Tobit scale?
Posted: Tue Dec 13, 2011 12:17 pm
by startz
In a standard Tobit, what's the relation between the standard error of the regression and the scale factor?
Re: Tobit scale?
Posted: Tue Dec 13, 2011 1:04 pm
by EViews Glenn
That's an interesting question. There are probably a lot of ways to look at this, but here's my take on it...
The scale factor is, for the normal error Tobit, the standard deviation of the latent errors. For non-normal distributions, it is a scaling factor that gets multipled by the standard deviation for the relevant latent errors distribution. (Strictly speaking, this latter interpretation always holds, but since the standard deviation for the standardized normal is 1, we get the simple interpretation in the normal error case.)

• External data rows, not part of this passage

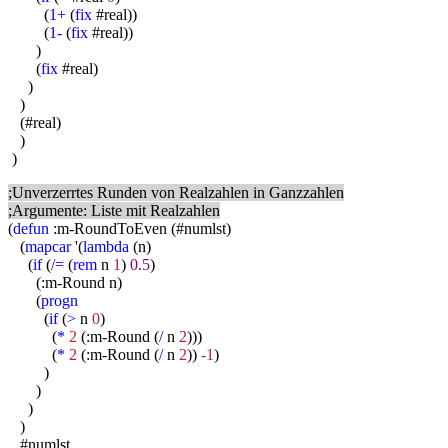
(
1+
(
fix
#real))
(
1-
(
fix
#real))
)
(
fix
#real)
)
)
(#real)
)
)
;Unverzerrtes Runden von Realzahlen in Ganzzahlen
;Argumente: Liste mit Realzahlen
(
defun
:m-RoundToEven (#numlst)
(
mapcar
'(
lambda
(n)
(
if
(
/=
(
rem
n
1
)
0.5
)
(:m-Round n)
(
progn
(
if
(
>
n
0
)
(
*
2
(:m-Round (
/
n
2
)))
(
*
2
(:m-Round (
/
n
2
))
-1
)
)
)
)
)
#numlst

The standard error of the regression is an analogue to the same concept in a linear regression. Defining the residuals as the difference of the observed and the expected value of the observed, we compute the standard deviation of the residuals (d.f. corrected using the number of mean coefficients).
Roughly speaking, the scale factor is related to the variability of the errors in the latent space while the standard error of the regression is the variability of the errors in observed space, given the ML estimate of the model. The estimate of the scale factor is via ML. The standard error of the regression estimate is a simple moment estimator that may or may not have great properties.
Re: Tobit scale?
Posted: Tue Dec 13, 2011 2:07 pm
by startz
Thanks for the, as usual, clear and helpful explanation.